● Instructions for the task
From the listing below, copy only the lines from the line that contains "Fer, fiz a conserva" to the line that contains "Conseils personnalisés", counting those two lines as part of the copy.

● Extracted material
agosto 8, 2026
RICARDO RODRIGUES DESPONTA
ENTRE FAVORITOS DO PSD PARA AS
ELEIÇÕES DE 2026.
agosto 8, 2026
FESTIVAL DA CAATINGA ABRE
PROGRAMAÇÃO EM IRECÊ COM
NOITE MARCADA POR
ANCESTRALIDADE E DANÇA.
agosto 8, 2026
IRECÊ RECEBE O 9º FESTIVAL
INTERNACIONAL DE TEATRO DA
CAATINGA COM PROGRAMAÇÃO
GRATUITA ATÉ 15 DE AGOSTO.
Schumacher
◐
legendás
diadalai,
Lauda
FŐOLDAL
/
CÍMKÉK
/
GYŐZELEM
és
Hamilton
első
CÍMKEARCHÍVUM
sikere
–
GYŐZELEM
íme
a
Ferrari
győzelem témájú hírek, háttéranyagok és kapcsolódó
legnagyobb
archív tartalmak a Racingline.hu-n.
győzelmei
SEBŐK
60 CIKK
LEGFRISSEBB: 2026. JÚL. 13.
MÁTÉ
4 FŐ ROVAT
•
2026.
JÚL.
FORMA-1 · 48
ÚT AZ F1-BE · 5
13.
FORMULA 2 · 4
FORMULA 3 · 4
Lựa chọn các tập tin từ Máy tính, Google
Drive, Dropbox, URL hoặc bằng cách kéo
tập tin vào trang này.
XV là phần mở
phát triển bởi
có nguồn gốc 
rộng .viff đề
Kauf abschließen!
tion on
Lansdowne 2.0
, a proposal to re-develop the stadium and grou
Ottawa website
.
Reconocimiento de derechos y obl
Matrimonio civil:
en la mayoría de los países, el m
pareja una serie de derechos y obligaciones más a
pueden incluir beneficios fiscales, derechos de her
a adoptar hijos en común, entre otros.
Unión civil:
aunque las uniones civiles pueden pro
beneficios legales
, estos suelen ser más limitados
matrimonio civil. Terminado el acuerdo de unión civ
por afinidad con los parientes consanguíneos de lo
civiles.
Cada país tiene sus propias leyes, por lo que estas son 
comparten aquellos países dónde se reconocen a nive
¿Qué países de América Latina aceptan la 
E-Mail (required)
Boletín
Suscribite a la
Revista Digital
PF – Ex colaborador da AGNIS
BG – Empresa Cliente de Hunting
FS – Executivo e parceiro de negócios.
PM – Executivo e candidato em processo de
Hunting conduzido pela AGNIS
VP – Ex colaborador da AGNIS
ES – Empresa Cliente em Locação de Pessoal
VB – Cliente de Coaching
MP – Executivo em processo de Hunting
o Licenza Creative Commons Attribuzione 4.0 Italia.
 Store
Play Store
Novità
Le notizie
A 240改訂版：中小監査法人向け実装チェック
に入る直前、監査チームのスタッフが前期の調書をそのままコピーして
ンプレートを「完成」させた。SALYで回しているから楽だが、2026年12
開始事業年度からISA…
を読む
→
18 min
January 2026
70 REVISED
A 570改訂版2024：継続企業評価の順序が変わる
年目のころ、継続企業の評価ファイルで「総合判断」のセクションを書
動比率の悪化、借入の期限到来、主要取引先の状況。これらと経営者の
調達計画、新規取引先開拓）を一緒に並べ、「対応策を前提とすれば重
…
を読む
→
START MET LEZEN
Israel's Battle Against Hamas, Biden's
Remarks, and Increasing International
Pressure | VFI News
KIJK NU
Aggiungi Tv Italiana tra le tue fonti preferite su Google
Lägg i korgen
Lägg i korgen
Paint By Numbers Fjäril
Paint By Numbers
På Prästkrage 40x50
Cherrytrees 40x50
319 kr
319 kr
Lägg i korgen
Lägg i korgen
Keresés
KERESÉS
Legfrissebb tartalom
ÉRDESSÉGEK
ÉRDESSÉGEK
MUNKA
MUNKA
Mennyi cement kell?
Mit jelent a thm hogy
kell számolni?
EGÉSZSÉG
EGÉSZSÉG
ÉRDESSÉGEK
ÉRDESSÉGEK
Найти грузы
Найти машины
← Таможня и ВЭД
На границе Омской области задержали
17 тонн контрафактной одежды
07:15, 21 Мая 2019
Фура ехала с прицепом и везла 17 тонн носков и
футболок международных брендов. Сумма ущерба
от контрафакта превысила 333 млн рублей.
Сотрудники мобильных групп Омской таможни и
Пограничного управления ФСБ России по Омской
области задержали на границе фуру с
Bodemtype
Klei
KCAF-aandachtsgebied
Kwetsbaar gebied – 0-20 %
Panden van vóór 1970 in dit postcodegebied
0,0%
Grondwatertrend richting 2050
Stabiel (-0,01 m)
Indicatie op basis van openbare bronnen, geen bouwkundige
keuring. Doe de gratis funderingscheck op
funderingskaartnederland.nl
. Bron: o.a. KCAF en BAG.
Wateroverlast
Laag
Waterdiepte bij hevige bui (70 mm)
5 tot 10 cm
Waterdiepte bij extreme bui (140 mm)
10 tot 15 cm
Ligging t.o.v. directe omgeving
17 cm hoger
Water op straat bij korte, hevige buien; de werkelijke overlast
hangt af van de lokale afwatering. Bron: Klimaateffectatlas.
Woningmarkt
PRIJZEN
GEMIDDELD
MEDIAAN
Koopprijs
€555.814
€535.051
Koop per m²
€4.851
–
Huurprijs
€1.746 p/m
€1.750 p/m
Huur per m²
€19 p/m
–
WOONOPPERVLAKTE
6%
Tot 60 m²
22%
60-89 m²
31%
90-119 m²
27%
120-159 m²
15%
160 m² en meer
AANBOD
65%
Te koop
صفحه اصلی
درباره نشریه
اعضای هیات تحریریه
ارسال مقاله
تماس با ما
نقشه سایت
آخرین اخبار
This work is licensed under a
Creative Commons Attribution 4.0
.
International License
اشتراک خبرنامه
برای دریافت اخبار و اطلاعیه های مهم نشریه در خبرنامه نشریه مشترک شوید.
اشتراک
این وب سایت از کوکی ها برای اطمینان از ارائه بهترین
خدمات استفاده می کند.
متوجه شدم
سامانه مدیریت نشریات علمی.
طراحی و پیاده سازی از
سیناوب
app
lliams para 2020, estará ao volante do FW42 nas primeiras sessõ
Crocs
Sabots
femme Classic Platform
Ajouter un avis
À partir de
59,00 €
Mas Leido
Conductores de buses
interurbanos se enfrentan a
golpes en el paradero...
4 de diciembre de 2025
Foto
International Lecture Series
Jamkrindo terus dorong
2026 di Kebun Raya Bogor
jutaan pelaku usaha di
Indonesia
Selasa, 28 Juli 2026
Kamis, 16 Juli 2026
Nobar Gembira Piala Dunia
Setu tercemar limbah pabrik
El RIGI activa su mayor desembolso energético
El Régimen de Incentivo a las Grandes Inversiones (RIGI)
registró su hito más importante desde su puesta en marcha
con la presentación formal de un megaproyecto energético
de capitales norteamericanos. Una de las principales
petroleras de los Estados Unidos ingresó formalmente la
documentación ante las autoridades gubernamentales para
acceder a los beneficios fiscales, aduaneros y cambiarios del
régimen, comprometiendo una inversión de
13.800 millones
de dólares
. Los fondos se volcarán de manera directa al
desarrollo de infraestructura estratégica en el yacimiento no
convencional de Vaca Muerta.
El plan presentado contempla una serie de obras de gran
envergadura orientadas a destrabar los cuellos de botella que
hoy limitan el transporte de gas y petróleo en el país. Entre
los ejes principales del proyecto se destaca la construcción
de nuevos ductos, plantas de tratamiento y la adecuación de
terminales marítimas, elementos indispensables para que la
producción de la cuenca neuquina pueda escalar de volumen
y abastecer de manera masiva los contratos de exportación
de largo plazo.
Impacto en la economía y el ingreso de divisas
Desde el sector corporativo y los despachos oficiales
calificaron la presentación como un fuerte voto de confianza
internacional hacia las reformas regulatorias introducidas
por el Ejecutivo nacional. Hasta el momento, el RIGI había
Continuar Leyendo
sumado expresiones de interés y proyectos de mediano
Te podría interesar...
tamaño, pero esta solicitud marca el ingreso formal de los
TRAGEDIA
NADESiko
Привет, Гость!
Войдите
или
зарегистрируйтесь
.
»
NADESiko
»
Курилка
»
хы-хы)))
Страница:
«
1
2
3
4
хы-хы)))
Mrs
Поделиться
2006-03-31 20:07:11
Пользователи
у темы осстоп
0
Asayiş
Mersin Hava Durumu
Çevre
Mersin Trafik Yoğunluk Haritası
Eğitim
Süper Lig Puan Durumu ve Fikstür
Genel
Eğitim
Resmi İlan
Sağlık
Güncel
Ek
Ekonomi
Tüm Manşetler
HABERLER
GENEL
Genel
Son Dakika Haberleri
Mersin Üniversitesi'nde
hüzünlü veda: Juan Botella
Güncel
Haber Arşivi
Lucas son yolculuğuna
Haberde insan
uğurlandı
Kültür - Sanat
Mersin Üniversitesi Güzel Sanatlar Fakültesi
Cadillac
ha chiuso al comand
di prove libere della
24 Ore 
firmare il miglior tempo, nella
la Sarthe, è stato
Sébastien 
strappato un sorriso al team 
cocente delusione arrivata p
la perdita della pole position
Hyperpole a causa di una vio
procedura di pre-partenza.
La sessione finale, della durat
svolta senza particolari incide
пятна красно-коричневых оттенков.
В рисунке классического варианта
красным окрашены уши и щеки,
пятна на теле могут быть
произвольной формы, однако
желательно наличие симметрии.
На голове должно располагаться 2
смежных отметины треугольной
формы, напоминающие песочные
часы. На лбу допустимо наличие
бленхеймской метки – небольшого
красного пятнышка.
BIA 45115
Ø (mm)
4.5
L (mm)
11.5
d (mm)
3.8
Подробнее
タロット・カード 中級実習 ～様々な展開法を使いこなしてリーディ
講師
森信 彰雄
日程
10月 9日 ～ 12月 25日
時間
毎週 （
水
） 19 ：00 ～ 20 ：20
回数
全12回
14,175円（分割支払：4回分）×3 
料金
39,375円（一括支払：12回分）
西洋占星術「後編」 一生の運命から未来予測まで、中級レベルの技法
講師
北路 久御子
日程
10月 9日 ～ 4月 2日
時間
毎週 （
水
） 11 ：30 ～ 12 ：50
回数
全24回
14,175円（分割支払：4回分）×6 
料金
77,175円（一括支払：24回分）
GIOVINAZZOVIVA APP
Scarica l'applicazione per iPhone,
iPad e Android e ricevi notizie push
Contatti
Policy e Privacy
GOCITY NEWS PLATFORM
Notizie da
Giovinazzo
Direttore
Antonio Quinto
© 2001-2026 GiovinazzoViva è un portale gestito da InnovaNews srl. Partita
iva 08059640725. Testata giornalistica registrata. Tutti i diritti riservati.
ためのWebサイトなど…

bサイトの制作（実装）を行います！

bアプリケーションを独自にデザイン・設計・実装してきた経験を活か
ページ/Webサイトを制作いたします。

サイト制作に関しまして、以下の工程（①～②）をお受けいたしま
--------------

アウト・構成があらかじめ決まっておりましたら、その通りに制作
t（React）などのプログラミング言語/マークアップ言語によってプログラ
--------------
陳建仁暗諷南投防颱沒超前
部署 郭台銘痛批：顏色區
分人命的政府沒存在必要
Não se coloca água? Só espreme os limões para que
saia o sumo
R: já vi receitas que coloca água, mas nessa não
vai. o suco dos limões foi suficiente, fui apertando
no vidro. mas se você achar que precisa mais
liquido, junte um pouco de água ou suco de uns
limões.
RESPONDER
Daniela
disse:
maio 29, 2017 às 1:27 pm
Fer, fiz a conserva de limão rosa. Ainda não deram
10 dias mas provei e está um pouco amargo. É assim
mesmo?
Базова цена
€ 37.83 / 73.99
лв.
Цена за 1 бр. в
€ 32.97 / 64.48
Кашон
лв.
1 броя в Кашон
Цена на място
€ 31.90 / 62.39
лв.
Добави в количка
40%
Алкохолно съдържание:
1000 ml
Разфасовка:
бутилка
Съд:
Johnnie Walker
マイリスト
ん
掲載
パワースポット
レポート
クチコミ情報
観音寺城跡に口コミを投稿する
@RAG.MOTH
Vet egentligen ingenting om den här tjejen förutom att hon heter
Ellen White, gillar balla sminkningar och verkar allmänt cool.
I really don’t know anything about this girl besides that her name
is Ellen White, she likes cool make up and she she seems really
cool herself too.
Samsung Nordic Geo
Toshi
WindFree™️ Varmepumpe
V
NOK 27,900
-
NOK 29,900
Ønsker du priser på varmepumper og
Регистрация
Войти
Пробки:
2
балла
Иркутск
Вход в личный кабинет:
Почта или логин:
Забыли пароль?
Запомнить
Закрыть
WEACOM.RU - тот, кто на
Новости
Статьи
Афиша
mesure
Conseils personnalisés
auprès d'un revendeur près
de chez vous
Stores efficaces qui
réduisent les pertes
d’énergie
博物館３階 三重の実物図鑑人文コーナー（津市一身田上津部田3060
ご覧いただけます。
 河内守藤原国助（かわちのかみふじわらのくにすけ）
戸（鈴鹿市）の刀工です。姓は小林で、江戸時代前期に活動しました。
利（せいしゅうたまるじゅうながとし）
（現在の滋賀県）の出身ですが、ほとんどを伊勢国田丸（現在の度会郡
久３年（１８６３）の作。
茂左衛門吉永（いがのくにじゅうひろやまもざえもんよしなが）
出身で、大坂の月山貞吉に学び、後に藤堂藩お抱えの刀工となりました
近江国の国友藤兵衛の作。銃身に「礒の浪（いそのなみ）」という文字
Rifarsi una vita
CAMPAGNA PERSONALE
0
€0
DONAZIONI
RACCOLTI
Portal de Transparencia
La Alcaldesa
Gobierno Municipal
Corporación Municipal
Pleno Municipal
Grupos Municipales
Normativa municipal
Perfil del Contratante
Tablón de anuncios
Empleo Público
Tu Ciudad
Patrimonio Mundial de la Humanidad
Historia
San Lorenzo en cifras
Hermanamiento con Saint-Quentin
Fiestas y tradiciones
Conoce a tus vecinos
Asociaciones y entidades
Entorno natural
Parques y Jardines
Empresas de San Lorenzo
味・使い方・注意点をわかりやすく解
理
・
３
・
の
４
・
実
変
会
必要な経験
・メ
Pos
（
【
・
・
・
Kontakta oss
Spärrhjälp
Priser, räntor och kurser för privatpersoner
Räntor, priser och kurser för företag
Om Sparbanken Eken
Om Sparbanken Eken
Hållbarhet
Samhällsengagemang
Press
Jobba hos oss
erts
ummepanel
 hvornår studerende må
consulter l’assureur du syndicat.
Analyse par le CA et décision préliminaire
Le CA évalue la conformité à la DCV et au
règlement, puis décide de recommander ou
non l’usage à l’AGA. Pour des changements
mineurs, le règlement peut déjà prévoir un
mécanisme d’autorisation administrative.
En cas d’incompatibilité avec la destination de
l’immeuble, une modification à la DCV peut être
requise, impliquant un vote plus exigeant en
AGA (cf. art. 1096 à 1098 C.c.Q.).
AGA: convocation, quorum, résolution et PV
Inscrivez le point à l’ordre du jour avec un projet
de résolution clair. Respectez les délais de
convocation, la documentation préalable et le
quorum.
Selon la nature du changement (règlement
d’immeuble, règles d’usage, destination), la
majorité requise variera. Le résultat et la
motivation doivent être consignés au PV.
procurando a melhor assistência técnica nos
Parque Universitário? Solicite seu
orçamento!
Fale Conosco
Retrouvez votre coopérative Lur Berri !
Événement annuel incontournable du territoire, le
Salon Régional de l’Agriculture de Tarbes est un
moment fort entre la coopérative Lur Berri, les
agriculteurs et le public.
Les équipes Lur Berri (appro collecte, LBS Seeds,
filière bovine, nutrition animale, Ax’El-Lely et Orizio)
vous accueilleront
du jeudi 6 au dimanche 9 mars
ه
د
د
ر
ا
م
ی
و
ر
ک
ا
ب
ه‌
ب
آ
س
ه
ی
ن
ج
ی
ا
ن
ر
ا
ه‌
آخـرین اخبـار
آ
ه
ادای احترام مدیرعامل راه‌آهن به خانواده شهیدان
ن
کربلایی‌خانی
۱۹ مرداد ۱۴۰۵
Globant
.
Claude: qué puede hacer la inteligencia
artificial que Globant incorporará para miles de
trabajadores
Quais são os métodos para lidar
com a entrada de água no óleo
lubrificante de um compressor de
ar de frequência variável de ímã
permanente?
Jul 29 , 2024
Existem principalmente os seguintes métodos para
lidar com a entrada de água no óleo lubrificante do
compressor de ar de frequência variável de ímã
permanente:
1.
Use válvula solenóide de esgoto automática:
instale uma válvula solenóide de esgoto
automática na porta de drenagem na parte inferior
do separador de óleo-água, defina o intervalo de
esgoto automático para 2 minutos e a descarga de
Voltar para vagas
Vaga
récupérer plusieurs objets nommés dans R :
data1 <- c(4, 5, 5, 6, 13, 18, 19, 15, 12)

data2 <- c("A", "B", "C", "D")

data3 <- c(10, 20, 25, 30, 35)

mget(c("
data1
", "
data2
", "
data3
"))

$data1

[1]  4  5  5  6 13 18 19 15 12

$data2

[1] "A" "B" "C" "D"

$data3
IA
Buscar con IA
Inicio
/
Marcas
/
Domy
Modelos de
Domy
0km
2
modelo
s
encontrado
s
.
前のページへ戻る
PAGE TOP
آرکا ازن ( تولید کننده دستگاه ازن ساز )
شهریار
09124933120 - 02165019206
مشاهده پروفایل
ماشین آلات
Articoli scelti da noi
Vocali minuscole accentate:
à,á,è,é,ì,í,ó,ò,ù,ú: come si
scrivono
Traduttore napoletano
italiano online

● Result of this exercise
Fer, fiz a conserva de limão rosa. Ainda não deram
10 dias mas provei e está um pouco amargo. É assim
mesmo?
Базова цена
€ 37.83 / 73.99
лв.
Цена за 1 бр. в
€ 32.97 / 64.48
Кашон
лв.
1 броя в Кашон
Цена на място
€ 31.90 / 62.39
лв.
Добави в количка
40%
Алкохолно съдържание:
1000 ml
Разфасовка:
бутилка
Съд:
Johnnie Walker
マイリスト
ん
掲載
パワースポット
レポート
クチコミ情報
観音寺城跡に口コミを投稿する
@RAG.MOTH
Vet egentligen ingenting om den här tjejen förutom att hon heter
Ellen White, gillar balla sminkningar och verkar allmänt cool.
I really don’t know anything about this girl besides that her name
is Ellen White, she likes cool make up and she she seems really
cool herself too.
Samsung Nordic Geo
Toshi
WindFree™️ Varmepumpe
V
NOK 27,900
-
NOK 29,900
Ønsker du priser på varmepumper og
Регистрация
Войти
Пробки:
2
балла
Иркутск
Вход в личный кабинет:
Почта или логин:
Забыли пароль?
Запомнить
Закрыть
WEACOM.RU - тот, кто на
Новости
Статьи
Афиша
mesure
Conseils personnalisés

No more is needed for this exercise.